The label is what appears in the sidebar; link is the URL. Nested groups use the same shape — a label plus an items array, optionally with a link for a landing page. Look at the Start Here > Tutorial entry for a nested example.

  1. Write the page. Pick the type, drop in the frontmatter, structure by the style guide’s rules (1-sentence summary + “You’ll learn” list, <Aside> for assumptions, no headings deeper than ###).

  2. Tag every code block. {test:compile} for CFML, {test:cli cmd="..."} for CLI, {test:tutorial ...} inside the tutorial. Anything that can’t compile gets title="illustrative — do not type".

  3. Run the harness against your page.

    from web/sites/guides/
    pnpm verify:docs src/content/docs/v4-0-0/contributing/writing-docs.mdx

    Omit the path to check the whole site. The pnpm verify:docs script is defined in web/sites/guides/package.json and runs node scripts/verify-docs/verify-docs.mjs.

  4. Build the site. pnpm build runs Astro’s full build, link-check, and sidebar validation. If the build passes locally, CI will pass.

  5. Wire the sidebar. Add your entry to src/sidebars/v4-0-0.json. Rebuild to confirm it renders.

  6. Open a PR. Branch name prefixed per your workflow (the project convention is peter/… for the project lead; match what your contributor guidelines specify). Commit message follows the commitlint rules — the scope is docs. Example: docs(docs): add writing-documentation howto.

Every howto ends with a Related <CardGrid>. Three or four <LinkCard>s — adjacent guides the reader will plausibly want next, with a terse description each. Match the tone of the rest of the site: no marketing copy, no exclamation marks.

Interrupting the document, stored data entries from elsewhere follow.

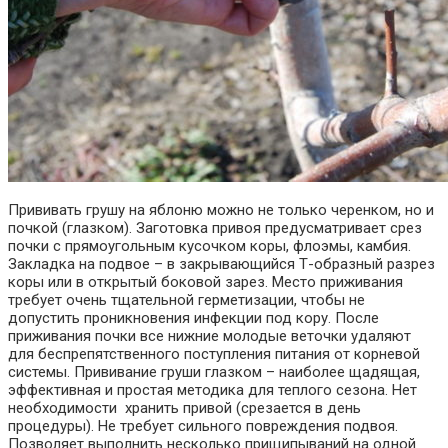
Прививать грушу на яблоню можно не только черенком, но и
почкой (глазком). Заготовка привоя предусматривает срез
почки с прямоугольным кусочком коры, флоэмы, камбия.
Закладка на подвое – в закрывающийся Т-образный разрез
коры или в открытый боковой зарез. Место приживания
требует очень тщательной герметизации, чтобы не
допустить проникновения инфекции под кору. После
приживания почки все нижние молодые веточки удаляют
для беспрепятственного поступления питания от корневой
системы. Прививание груши глазком – наиболее щадящая,
эффективная и простая методика для теплого сезона. Нет
необходимости хранить привой (срезается в день
процедуры). Не требует сильного повреждения подвоя.
Позволяет выполнить несколько прищипываний на одной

  • CFML ## in fenced blocks. As above — CFML’s # is the expression delimiter, so literal # characters in strings must be doubled. This is the single most common reason a {test:compile} block fails unexpectedly.
  • MDX curly braces. MDX parses { ... } as a JSX expression. In prose, escape as \{. For comments, use {/* like this */} — HTML comments render literally in MDX.
  • Frontmatter YAML indentation. Two spaces, no tabs. sidebar: needs order: on the following line indented by exactly two spaces. A stray tab silently breaks the frontmatter and every page’s <title> renders as its filename.
  • Don’t mix Diátaxis types in one page. A howto that drifts into conceptual explanation should either split, or move the concept to a sibling concept page and link to it. Every page carries exactly one type:.
  • Don’t reorder the sidebar for your page. Add at the correct position up-front — inserting later is a review thrash.
  • Close CFML code blocks with cfm, not cfml. Starlight’s syntax highlighter and the harness both key on cfm. bash, json, yaml, mdx work as you’d expect.